Trapped Poem by Claudia Krizay

Trapped

Rating: 5.0


Today the sky is blue as far as I can see-
Except perhaps for one cloud
Dancing within the shadows of time.
Today I am locked inside of a metal box-
A metal box with one small hole
From which I can look out and see the sky-
But only the sky.
A gentle breeze blows through this hole, and
Slightly cools the fire searing inside of me-
That fire of anger that rages as would a forest bonfire,
That shall not be quenched.
Flames rise and smolder inside of my heart, for
There exists a small door inside of this box
To which I have the key to its lock-
A key that dangles from a string which hangs around my neck.
All I can see is the sky but I know inside of my thoughts
There are tall and beautiful trees outside,
Which that cool breeze rustles-
There is a trail where deer gracefully run wild,
Cardinals fly about and cicadas sing.
Then there are the enemies that follow me wherever I walk and
Stare into the pupils of my eyes and steal my thoughts away-and
When my rage scorches my heart and I threaten- they laugh and
Call me a lunatic.
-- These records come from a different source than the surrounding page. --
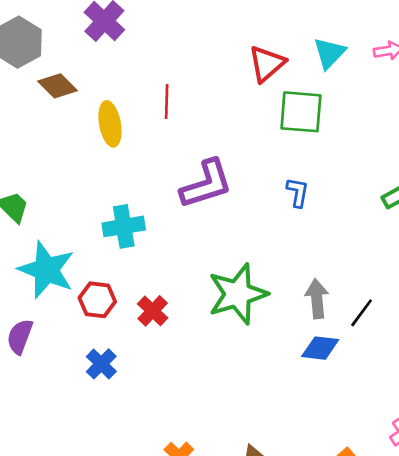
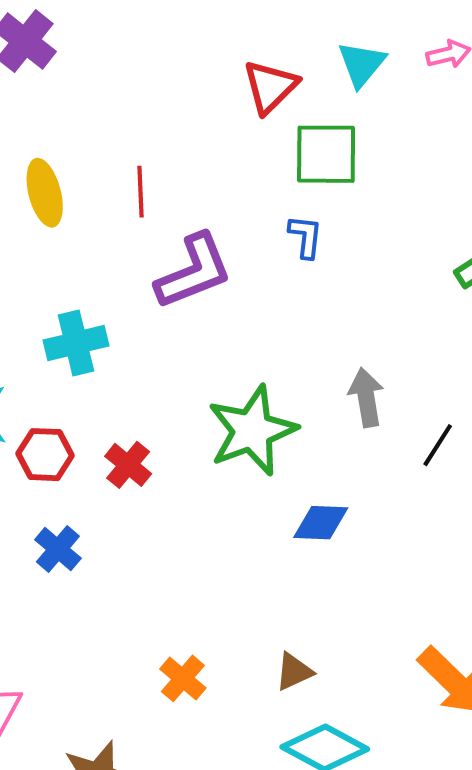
red line: (167, 101) -> (140, 192), moved
blue L-shape: (298, 192) -> (306, 237), moved
gray arrow: (317, 299) -> (366, 397), moved
blue diamond: (320, 348) -> (321, 523), moved

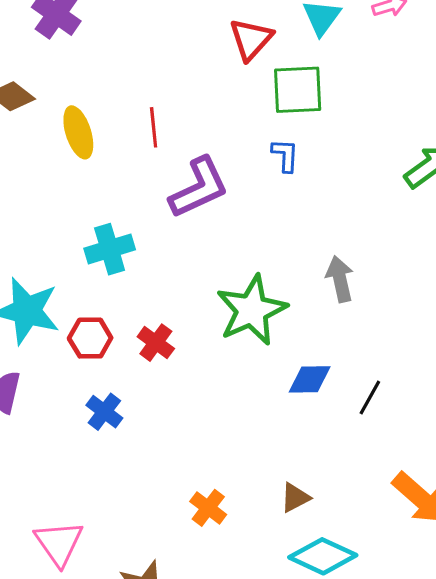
black line: (438, 445) -> (370, 398), moved

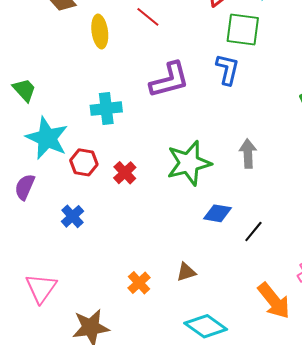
red line: (154, 127) -> (148, 17), moved, turned -55
blue L-shape: (285, 155) -> (228, 69), size x1.4
blue cross: (104, 412) -> (72, 216), moved
brown triangle: (295, 498) -> (186, 272), moved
That key is dangling about my neck, and
My hand aches to grasp hold of it and to unlock the door to this metal cage
That confines me. I can feel the water in the creek that runs through the trail
Caressing my ankles as my spirit dances to the tune of the
Song played by the beating of the wings of the cicadas, while
My hair is blown about in the subtle wind-
Tears begin to fall as from hail in a summer storm-
I am trapped inside this empty metal cage-like box, as
I am confined inside the violent frenzy of my own fantasies-
Those fantasies that ensnare me and separate me from the world outside.
The world outside I have been told is a strikingly amazing place but inside of my mind
Demons lie to me and strangle me with the string that holds the key to reality
About my neck. I scream so loudly it blows the top off of the box, and
I find myself lying in the grass as thunder claps and the rain pours down upon me-
But I can still feel the fire burning my heart and my mind, as
I am doomed to be trapped inside this outrageous world of my thoughts-forever.

COMMENTS OF THE POEM
Neela Nath Das 13 June 2012

What a poem! There is a desire for the wide view of open nature In urban captivated life it's not possible.But, in the inner self there are tall trees, the rustling of breeze, the singing Cicadas....Moving.